The writer Henry Miller said: "In this age, which believes that there is a shortcut to everything, the greatest lesson to be learned is that the most difficult way is, in the long run, the easiest."

You know, there's a lot of truth in this. How many times have you (and, trust me, me too) set about doing a job but you try to cut corners to make it faster or cheaper or just plain old easier but it doesn't work the first time, so you add a step or whatever, and it still doesn't work. You keep on doing this until...gasp! You finally break down and do the job properly from start to finish all the while bemoaning the fact that you would have been long done if you'd only done it correctly to start with.

I don't know what it is in human nature that makes us repeatedly go through this. We know that following the correct steps, in the correct order, using the correct tools with the correct instructions will most often get the job done faster and easier. And we still look for those short cuts.

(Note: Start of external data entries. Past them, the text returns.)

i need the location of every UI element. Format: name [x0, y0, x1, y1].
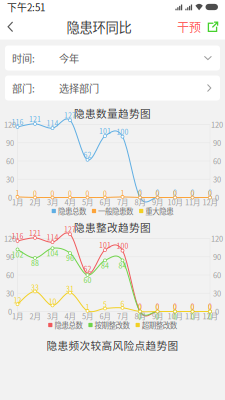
button[interactable]: 干预	[177, 14, 201, 39]
staticText: 0	[190, 302, 194, 312]
button[interactable]: 时间:	[5, 46, 220, 70]
staticText: 0	[208, 302, 212, 312]
staticText: 120	[211, 233, 223, 244]
staticText: 90	[6, 137, 14, 148]
staticText: 0	[8, 192, 12, 203]
staticText: 选择部门	[59, 81, 99, 95]
staticText: 116	[12, 117, 24, 127]
staticText: 1	[16, 188, 20, 198]
staticText: 0	[208, 312, 212, 322]
staticText: 100	[116, 241, 128, 251]
staticText: 干预	[177, 18, 201, 36]
staticText: 0	[138, 188, 142, 198]
staticText: 120	[4, 233, 16, 244]
staticText: 重大隐患	[145, 206, 173, 216]
staticText: 1	[120, 188, 124, 198]
staticText: 0	[173, 188, 177, 198]
staticText: 88	[31, 258, 39, 268]
staticText: 5月	[82, 197, 93, 207]
staticText: 部门:	[12, 81, 35, 95]
staticText: 11月	[185, 311, 200, 321]
staticText: 一般隐患数	[98, 206, 133, 216]
staticText: 84	[118, 260, 126, 270]
staticText: 9月	[152, 197, 163, 207]
staticText: 隐患数量趋势图	[74, 105, 151, 121]
staticText: 0	[173, 188, 177, 198]
staticText: 12月	[202, 197, 218, 207]
staticText: 隐患环同比	[66, 17, 131, 36]
staticText: 11月	[185, 197, 200, 207]
staticText: 0	[208, 302, 212, 312]
staticText: 120	[211, 119, 223, 130]
staticText: 90	[213, 251, 221, 262]
staticText: 隐患整改趋势图	[74, 219, 151, 235]
staticText: 隐患总数	[54, 320, 82, 330]
staticText: 114	[46, 232, 58, 242]
staticText: 6月	[100, 311, 110, 321]
staticText: 0	[50, 188, 54, 198]
staticText: 0	[138, 312, 142, 322]
staticText: 0	[173, 302, 177, 312]
staticText: 1	[86, 302, 90, 312]
button[interactable]: 部门:	[5, 76, 220, 100]
staticText: 1月	[12, 197, 23, 207]
staticText: 6	[120, 299, 124, 309]
staticText: 0	[138, 302, 142, 312]
staticText: 0	[215, 306, 219, 317]
staticText: 6月	[100, 197, 110, 207]
staticText: 1月	[12, 311, 23, 321]
staticText: 0	[8, 306, 12, 317]
staticText: 0	[156, 188, 160, 198]
staticText: 隐患总数	[58, 206, 86, 216]
staticText: 127	[64, 224, 76, 234]
staticText: 隐患频次较高风险点趋势图	[46, 337, 178, 353]
staticText: 0	[208, 188, 212, 198]
staticText: 7月	[117, 311, 128, 321]
staticText: 60	[213, 156, 221, 166]
staticText: 0	[156, 312, 160, 322]
staticText: 0	[68, 188, 72, 198]
button[interactable]: 返回	[0, 14, 21, 39]
staticText: 3月	[47, 311, 58, 321]
staticText: 10月	[168, 197, 182, 207]
staticText: 3月	[47, 197, 58, 207]
staticText: 60	[213, 270, 221, 280]
staticText: 30	[6, 174, 14, 185]
staticText: 100	[116, 127, 128, 137]
staticText: 0	[156, 188, 160, 198]
staticText: 今年	[59, 51, 79, 65]
staticText: 0	[138, 188, 142, 198]
staticText: 12	[14, 295, 22, 305]
staticText: 2月	[30, 197, 40, 207]
staticText: 101	[99, 126, 111, 136]
staticText: 10月	[168, 311, 182, 321]
staticText: 0	[156, 302, 160, 312]
staticText: 超期整改数	[142, 320, 177, 330]
staticText: 0	[86, 188, 90, 198]
staticText: 0	[190, 188, 194, 198]
staticText: 104	[46, 248, 58, 258]
staticText: 62	[84, 264, 92, 274]
staticText: 0	[190, 302, 194, 312]
staticText: 0	[173, 302, 177, 312]
staticText: 5	[103, 299, 107, 309]
staticText: 127	[64, 110, 76, 120]
staticText: 按期整改数	[95, 320, 130, 330]
staticText: 30	[6, 288, 14, 299]
staticText: 0	[173, 312, 177, 322]
staticText: 60	[6, 156, 14, 166]
staticText: 下午2:51	[7, 0, 45, 14]
staticText: 0	[190, 188, 194, 198]
staticText: 120	[4, 119, 16, 130]
button[interactable]: 分享	[201, 14, 225, 39]
staticText: 8月	[134, 311, 146, 321]
staticText: 101	[99, 240, 111, 250]
staticText: 0	[156, 302, 160, 312]
staticText: 33	[31, 282, 39, 292]
staticText: 7月	[117, 197, 128, 207]
staticText: 9月	[152, 311, 163, 321]
staticText: 4月	[64, 197, 76, 207]
staticText: 30	[213, 174, 221, 185]
staticText: 90	[6, 251, 14, 262]
staticText: 0	[138, 302, 142, 312]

Maybe it's our drive to be inventive? Or our quest to be 'smarter' than the average joe plumber? I'm not sure.

How does this apply to writing? Well, how many of us have half-completed manuscripts lurking in drawers or hidden in folders on our hard drives? I'd bet quite a few.

Yet we cherish the notion that we're 'writers'. In a sense, we are, of course. but the measure of 'writerly' success is finishing that manuscript. We have to abandon the idea that we can produce a book in a matter of days or a few weeks. Only very prolific and extremely talented authors can do that. We also have to abandon the thought that our words are gold and perfect that moment we set them down.

Writing is hard work. It takes time. It takes practice. There are no shortcuts, no easy ways to produce a full-sized manuscript. The hardest but easiest way to write is to set our butts down in our chairs and write. Write even if it's only 50 words a day. Eventually you'll have a full length manuscript.

But the job isn't done.

Now comes the revision. Making sure that the plot makes sense. That the characters are doing what they would do, not because you want them to do it, but because they want to do it. That the grammar is correct. That writing principles like show-don't tell are not being violated.

Then when the manuscript is the best you can make it, send it out to agents or publishers if that's your dream, otherwise bask in the glow of a job well done.

Wait. You're still not done.

Now you start your next writing project.

You keep in mind that writing is hard work, that takes practice and time. And remember the wise words of Henry Miller which I'll repeat here "In this age, which believes that there is a shortcut to everything, the greatest lesson to be learned is that the most difficult way is, in the long run, the easiest."